[Saved entries]
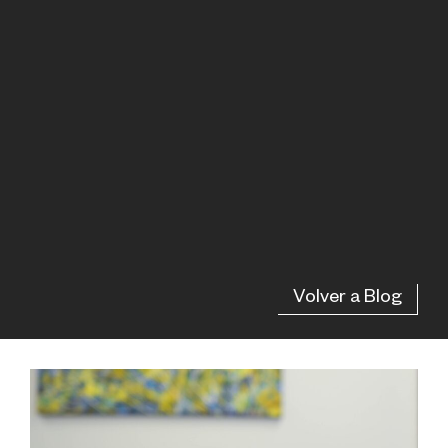
Volver a Blog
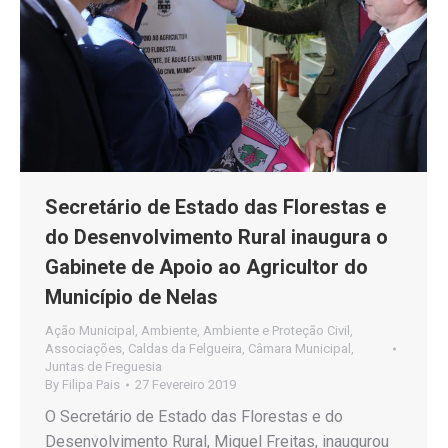
Secretário de Estado das Florestas e
do Desenvolvimento Rural inaugura o
Gabinete de Apoio ao Agricultor do
Município de Nelas
Ação Municipal
,
Ambiente
,
Ambiente e Proteção Civil
,
Associações
,
Caldas da Felgueira
,
Câmara Municipal
,
Juntas de Freguesia
By
Filipa Pais
27 Fevereiro 2019
O Secretário de Estado das Florestas e do
Desenvolvimento Rural, Miguel Freitas, inaugurou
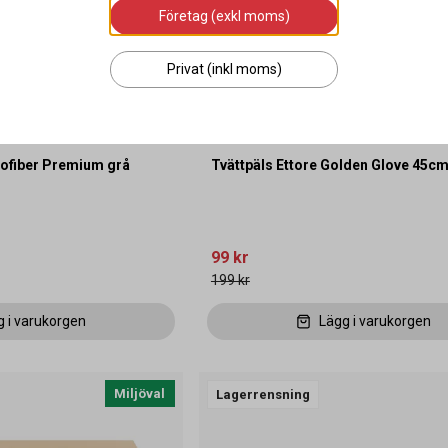
Företag (exkl moms)
Privat (inkl moms)
rofiber Premium grå
Tvättpäls Ettore Golden Glove 45c
99 kr
199 kr
g i varukorgen
Lägg i varukorgen
Miljöval
Lagerrensning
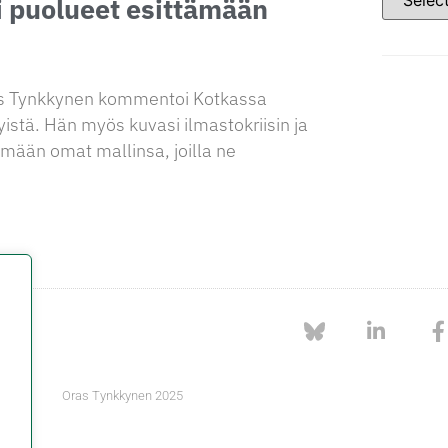
i puolueet esittämään
as Tynkkynen kommentoi Kotkassa
yistä. Hän myös kuvasi ilmastokriisin ja
tämään omat mallinsa, joilla ne
Oras Tynkkynen 2025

PROBLEM STATEMENT: Repeat the data exactly, dropping every picture it holds.

TASK OUTPUT:
Volver a Blog
Secretário de Estado das Florestas e
do Desenvolvimento Rural inaugura o
Gabinete de Apoio ao Agricultor do
Município de Nelas
Ação Municipal
,
Ambiente
,
Ambiente e Proteção Civil
,
Associações
,
Caldas da Felgueira
,
Câmara Municipal
,
Juntas de Freguesia
By
Filipa Pais
27 Fevereiro 2019
O Secretário de Estado das Florestas e do
Desenvolvimento Rural, Miguel Freitas, inaugurou
Företag (exkl moms)
Privat (inkl moms)
rofiber Premium grå
Tvättpäls Ettore Golden Glove 45c
99 kr
199 kr
g i varukorgen
Lägg i varukorgen
Miljöval
Lagerrensning
i puolueet esittämään
as Tynkkynen kommentoi Kotkassa
yistä. Hän myös kuvasi ilmastokriisin ja
tämään omat mallinsa, joilla ne
Oras Tynkkynen 2025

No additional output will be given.